Malzeme ve teknik açıdan inceleme yapacak olursak, bu çizim, yalnızca siyah tükenmez kalem kullanmam yanında biçimsel sadeliğin ardında teknik ustalığı da göstermiştir. Tükenmez kalem, silinemezliği ve iz bırakma mecburiyeti nedeniyle hata kabul etmeyen bir malzemedir. Bu çalışmamda çapraz tarama (cross-hatching), dairesel karartma (stippling) ve yönlü gölgeleme teknikleriyle yüzey üzerinde plastik bir derinlik oluşturdum.
Yaprak ve benzeri kıvrımlar, ışığın yönüne göre tonlama etkisiyle üç boyutlu tesir ve algılar meydana getirerek; damlaların hacmi ise optik yoğunlukla belirginleşmiştir. Bu yöntem, hiper realist (aşırı gerçekçi) bir damla estetiğini sürrealist bir bağlamda kullanma cesareti olarak da değerlendirilebilir.
Teknik analiz açısından siyah tükenmez kalemle kurgulanan derinlik malzeme ve uygulama yöntemiyle göz önüne serilmiştir. Tükenmez kalemle çalışmak, ressamı her çizginin sorumluluğunu taşımaya zorlayan cesur bir tercihtir.

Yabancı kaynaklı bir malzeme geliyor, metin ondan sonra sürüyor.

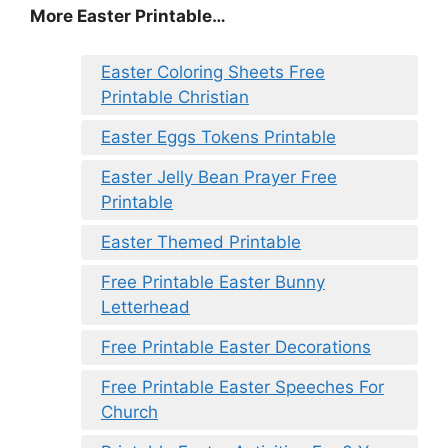
More Easter Printable…
Easter Coloring Sheets Free
Printable Christian
Easter Eggs Tokens Printable
Easter Jelly Bean Prayer Free
Printable
Easter Themed Printable
Free Printable Easter Bunny
Letterhead
Free Printable Easter Decorations
Free Printable Easter Speeches For
Church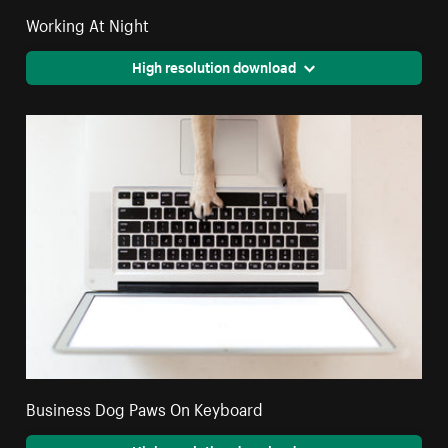
Working At Night
High resolution download
Business Dog Paws On Keyboard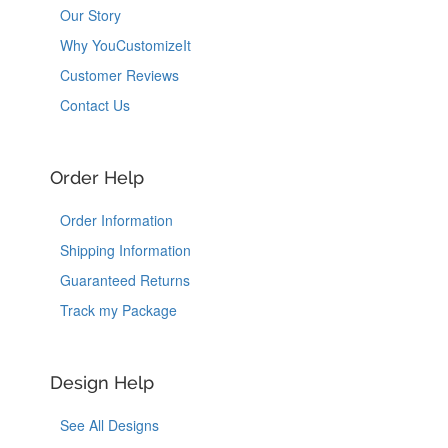
Our Story
Why YouCustomizeIt
Customer Reviews
Contact Us
Order Help
Order Information
Shipping Information
Guaranteed Returns
Track my Package
Design Help
See All Designs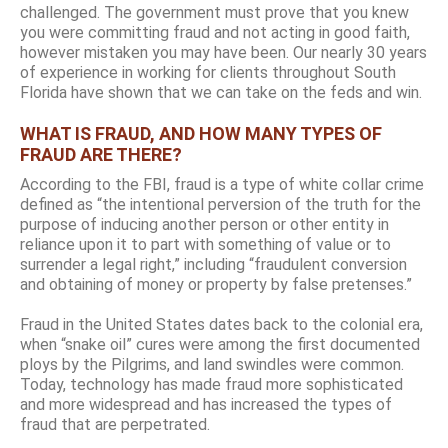
challenged. The government must prove that you knew
you were committing fraud and not acting in good faith,
however mistaken you may have been. Our nearly 30 years
of experience in working for clients throughout South
Florida have shown that we can take on the feds and win.
WHAT IS FRAUD, AND HOW MANY TYPES OF
FRAUD ARE THERE?
According to the FBI, fraud is a type of white collar crime
defined as “the intentional perversion of the truth for the
purpose of inducing another person or other entity in
reliance upon it to part with something of value or to
surrender a legal right,” including “fraudulent conversion
and obtaining of money or property by false pretenses.”
Fraud in the United States dates back to the colonial era,
when “snake oil” cures were among the first documented
ploys by the Pilgrims, and land swindles were common.
Today, technology has made fraud more sophisticated
and more widespread and has increased the types of
fraud that are perpetrated.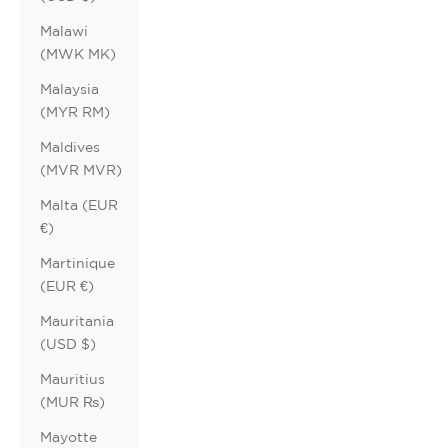
Malawi
(MWK MK)
Malaysia
(MYR RM)
Maldives
(MVR MVR)
Malta (EUR
€)
Martinique
(EUR €)
Mauritania
(USD $)
Mauritius
(MUR ₨)
Mayotte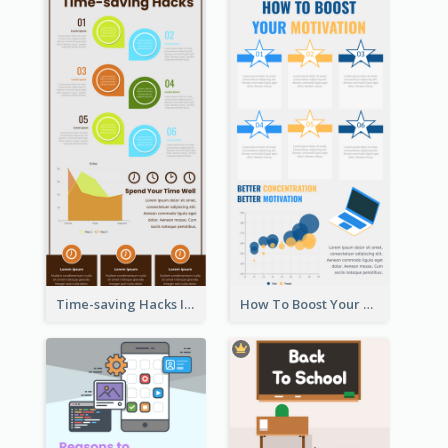
Time-saving Hacks Infographic
How To Boost Your Motivation Infographic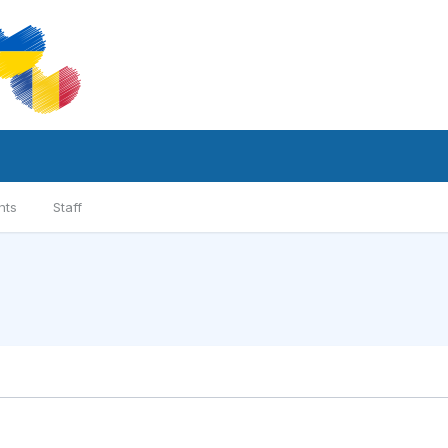
nts
Staff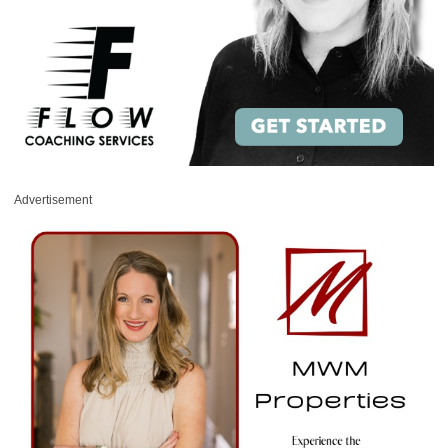
Advertisement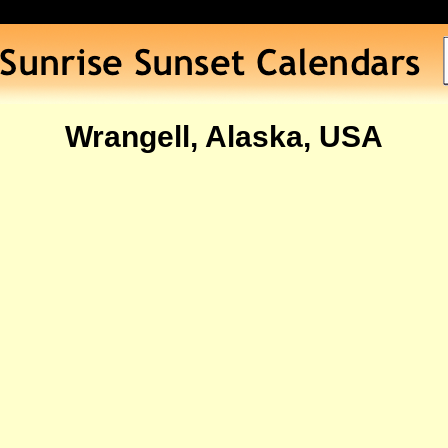
Wrangell, Alaska, USA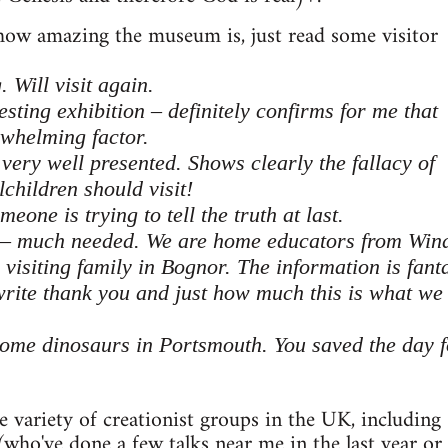
 how amazing the museum is, just read some visitor
 Will visit again.
esting exhibition – definitely confirms for me that
rwhelming factor.
 very well presented. Shows clearly the fallacy of
lchildren should visit!
eone is trying to tell the truth at last.
 – much needed. We are home educators from Win
isiting family in Bognor. The information is fanta
rite thank you and just how much this is what we
some dinosaurs in Portsmouth. You saved the day 
he variety of creationist groups in the UK, including
who've done a few talks near me in the last year or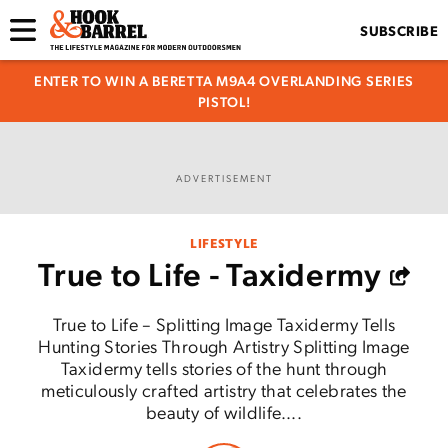
SUBSCRIBE
ENTER TO WIN A BERETTA M9A4 OVERLANDING SERIES
PISTOL!
ADVERTISEMENT
LIFESTYLE
True to Life - Taxidermy
True to Life – Splitting Image Taxidermy Tells
Hunting Stories Through Artistry Splitting Image
Taxidermy tells stories of the hunt through
meticulously crafted artistry that celebrates the
beauty of wildlife....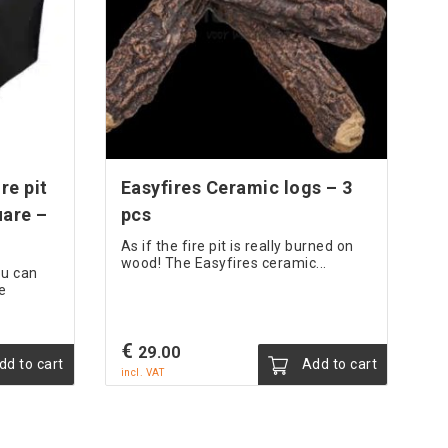
re pit
Easyfires Ceramic logs – 3
uare –
pcs
As if the fire pit is really burned on
wood! The Easyfires ceramic...
ou can
e
€
29.00
d to cart
Add to cart
incl. VAT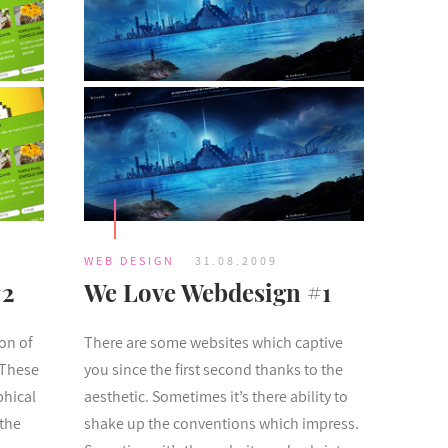
WEB DESIGN
31.08.2009
#2
We Love Webdesign #1
ion of
There are some websites which captive
 These
you since the first second thanks to the
phical
aesthetic. Sometimes it’s there ability to
 the
shake up the conventions which impress.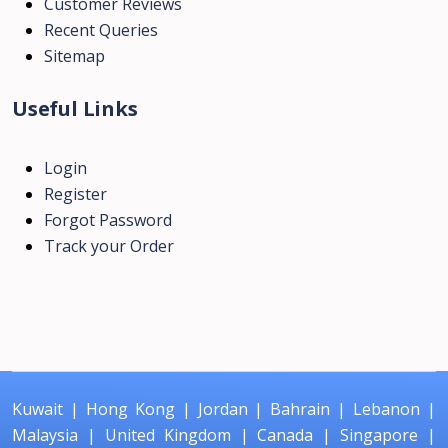
Customer Reviews
Recent Queries
Sitemap
Useful Links
Login
Register
Forgot Password
Track your Order
Kuwait
|
Hong Kong
|
Jordan
|
Bahrain
|
Lebanon
|
Malaysia
|
United Kingdom
|
Canada
|
Singapore
|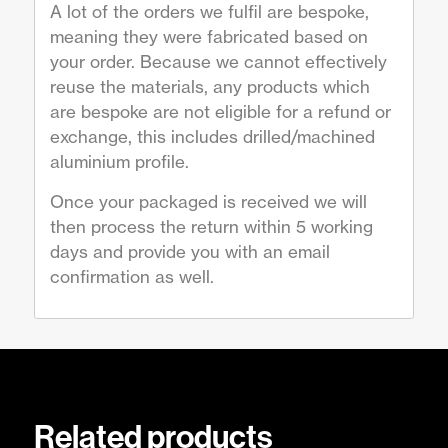
A lot of the orders we fulfil are bespoke,
meaning they were fabricated based on
your order. Because we cannot effectively
reuse the materials, any products which
are bespoke are not eligible for a refund or
exchange, this includes drilled/machined
aluminium profile.
Once your packaged is received we will
then process the return within 5 working
days and provide you with an email
confirmation as well.
Related products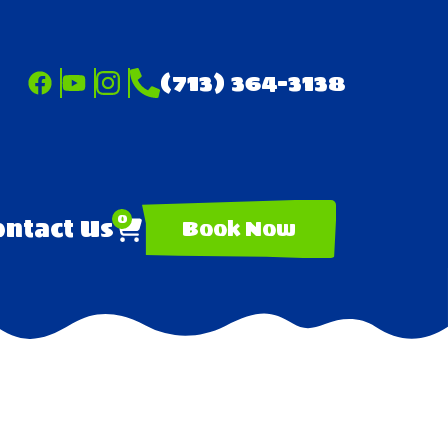
(713) 364-3138
0
ntact Us
Book Now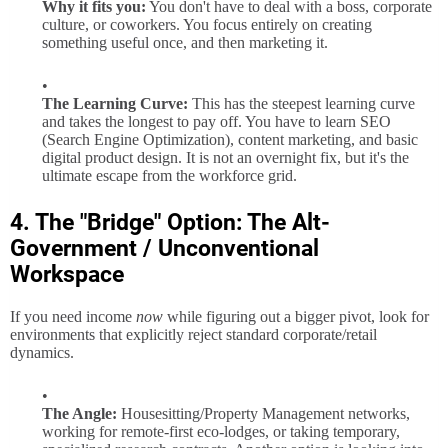
Why it fits you:
You don't have to deal with a boss, corporate
culture, or coworkers. You focus entirely on creating
something useful once, and then marketing it.
The Learning Curve:
This has the steepest learning curve
and takes the longest to pay off. You have to learn SEO
(Search Engine Optimization), content marketing, and basic
digital product design. It is not an overnight fix, but it's the
ultimate escape from the workforce grid.
4. The "Bridge" Option: The Alt-
Government / Unconventional
Workspace
If you need income
now
while figuring out a bigger pivot, look for
environments that explicitly reject standard corporate/retail
dynamics.
The Angle:
Housesitting/Property Management networks,
working for remote-first eco-lodges, or taking temporary,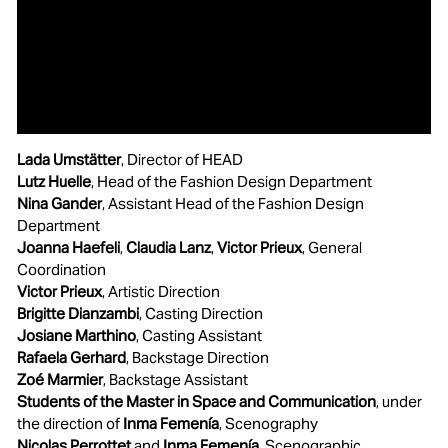
Lada Umstätter
, Director of HEAD
Lutz Huelle
, Head of the Fashion Design Department
Nina Gander
, Assistant Head of the Fashion Design
Department
Joanna Haefeli
,
Claudia Lanz
,
Victor Prieux
, General
Coordination
Victor Prieux
, Artistic Direction
Brigitte Dianzambi
, Casting Direction
Josiane Marthino
, Casting Assistant
Rafaela Gerhard
, Backstage Direction
Zoé Marmier
, Backstage Assistant
Students of the Master in Space and Communication
, under
the direction of
Inma Femenía
, Scenography
Nicolas Perrottet
and
Inma Femenía
, Scenographic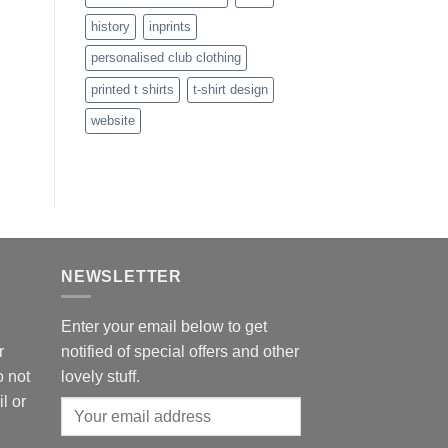
history
inprints
personalised club clothing
printed t shirts
t-shirt design
website
NEWSLETTER
Enter your email below to get
r
notified of special offers and other
o not
lovely stuff.
l or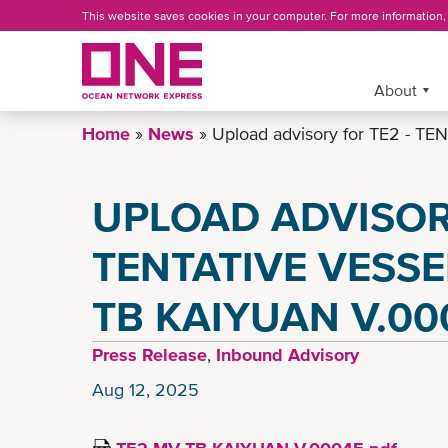
Skip
This website saves cookies in your computer. For more information
to
main
content
More »
About
Home
News
Upload advisory for TE2 - 
UPLOAD ADVISORY
TENTATIVE VESSE
TB KAIYUAN V.00
Press Release
,
Inbound Advisory
Aug 12, 2025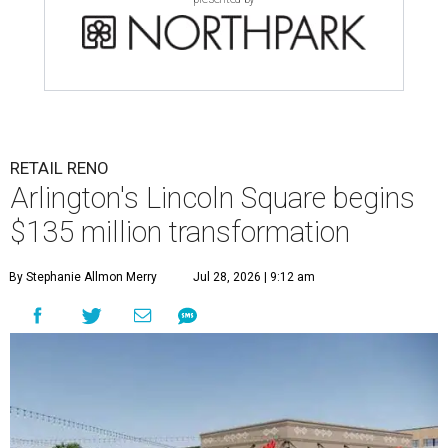
RETAIL RENO
Arlington's Lincoln Square begins
$135 million transformation
By Stephanie Allmon Merry
Jul 28, 2026 | 9:12 am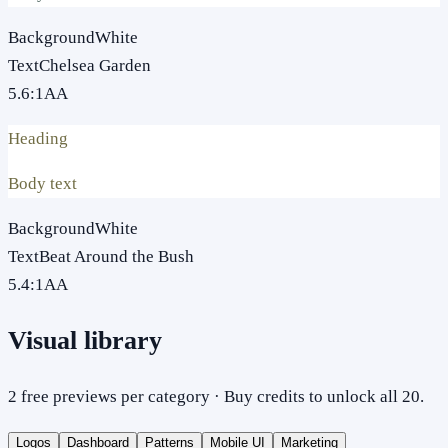
Background
White
Text
Chelsea Garden
5.6
:1
AA
Heading
Body text
Background
White
Text
Beat Around the Bush
5.4
:1
AA
Visual library
2 free previews per category · Buy credits to unlock all 20.
Logos
Dashboard
Patterns
Mobile UI
Marketing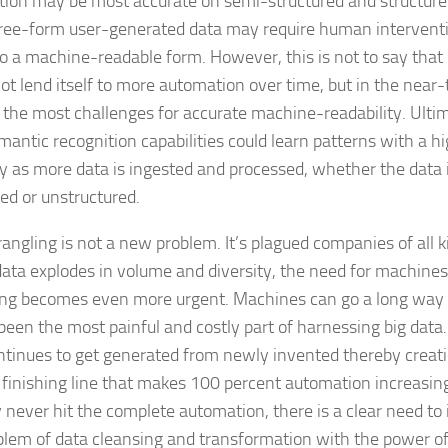
ion may be most accurate on semi-structured and structure
ree-form user-generated data may require human interventi
to a machine-readable form. However, this is not to say that
ot lend itself to more automation over time, but in the near-
 the most challenges for accurate machine-readability. Ulti
mantic recognition capabilities could learn patterns with a h
y as more data is ingested and processed, whether the data i
red or unstructured.
angling is not a new problem. It’s plagued companies of all k
data explodes in volume and diversity, the need for machine
ng becomes even more urgent. Machines can go a long way 
been the most painful and costly part of harnessing big data
ntinues to get generated from newly invented thereby creat
finishing line that makes 100 percent automation increasingl
never hit the complete automation, there is a clear need to 
blem of data cleansing and transformation with the power o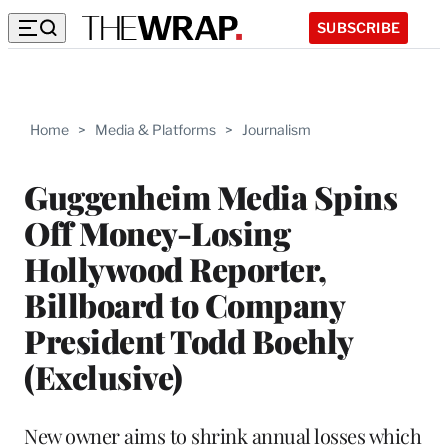
SUBSCRIBE
Home
>
Media & Platforms
>
Journalism
Guggenheim Media Spins
Off Money-Losing
Hollywood Reporter,
Billboard to Company
President Todd Boehly
(Exclusive)
New owner aims to shrink annual losses which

Tükenmez kalem ile resim çizerken diğer malzemelerde olduğu gibi buradada hassas noktalar vardır. Tükenmez kalem ile resim çizilecek kağıdın dokusu, yüzeyinin durumu, incelik ve kalınlığı çok önemlidir.
80 gramdan daha düşük gramaja sahip olan kâğıtlara tükenmez kalem ile çalışma sonucunda çizilen resmin kalitesi düşük olur, ömrü ize uzun olmaz.
Yüzeyi cilalanmış ve çok ince plastik kaplamalı kâğıtlarda da istenilen sonuç alınamadığı gibi zaten hem çizilemez, hem de çizilse bile ara tonlar verilemez.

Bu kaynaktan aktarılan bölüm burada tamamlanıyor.